WORK REQUEST »
Among the entries below, find the lines with the word "that" and return them.

EXTRACTED INFORMATION »
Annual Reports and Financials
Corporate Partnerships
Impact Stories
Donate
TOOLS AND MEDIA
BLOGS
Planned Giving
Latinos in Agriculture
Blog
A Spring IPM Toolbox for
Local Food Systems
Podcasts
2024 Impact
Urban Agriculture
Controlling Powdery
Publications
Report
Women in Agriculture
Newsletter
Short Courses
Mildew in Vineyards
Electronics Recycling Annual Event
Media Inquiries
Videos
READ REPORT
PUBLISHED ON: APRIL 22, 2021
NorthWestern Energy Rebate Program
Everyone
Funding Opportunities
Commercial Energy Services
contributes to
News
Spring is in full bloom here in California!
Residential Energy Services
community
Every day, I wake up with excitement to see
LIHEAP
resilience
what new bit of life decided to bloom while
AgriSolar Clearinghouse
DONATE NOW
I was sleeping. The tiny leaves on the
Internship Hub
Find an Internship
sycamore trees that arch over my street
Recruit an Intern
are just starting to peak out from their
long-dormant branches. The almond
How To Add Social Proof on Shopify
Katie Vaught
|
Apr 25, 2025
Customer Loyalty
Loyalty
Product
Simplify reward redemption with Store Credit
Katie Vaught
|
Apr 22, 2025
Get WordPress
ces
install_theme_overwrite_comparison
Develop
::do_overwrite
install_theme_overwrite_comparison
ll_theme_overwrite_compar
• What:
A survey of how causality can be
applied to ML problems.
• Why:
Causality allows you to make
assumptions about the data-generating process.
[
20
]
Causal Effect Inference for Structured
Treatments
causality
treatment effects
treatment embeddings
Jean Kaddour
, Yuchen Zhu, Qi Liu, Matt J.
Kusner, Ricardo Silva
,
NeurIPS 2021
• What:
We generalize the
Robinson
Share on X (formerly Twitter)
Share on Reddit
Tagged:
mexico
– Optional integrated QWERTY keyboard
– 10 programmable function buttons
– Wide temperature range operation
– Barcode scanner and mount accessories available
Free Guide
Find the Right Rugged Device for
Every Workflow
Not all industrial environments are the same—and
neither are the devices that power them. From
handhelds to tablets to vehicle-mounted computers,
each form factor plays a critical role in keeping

RESULT »
sycamore trees that arch over my street
neither are the devices that power them. From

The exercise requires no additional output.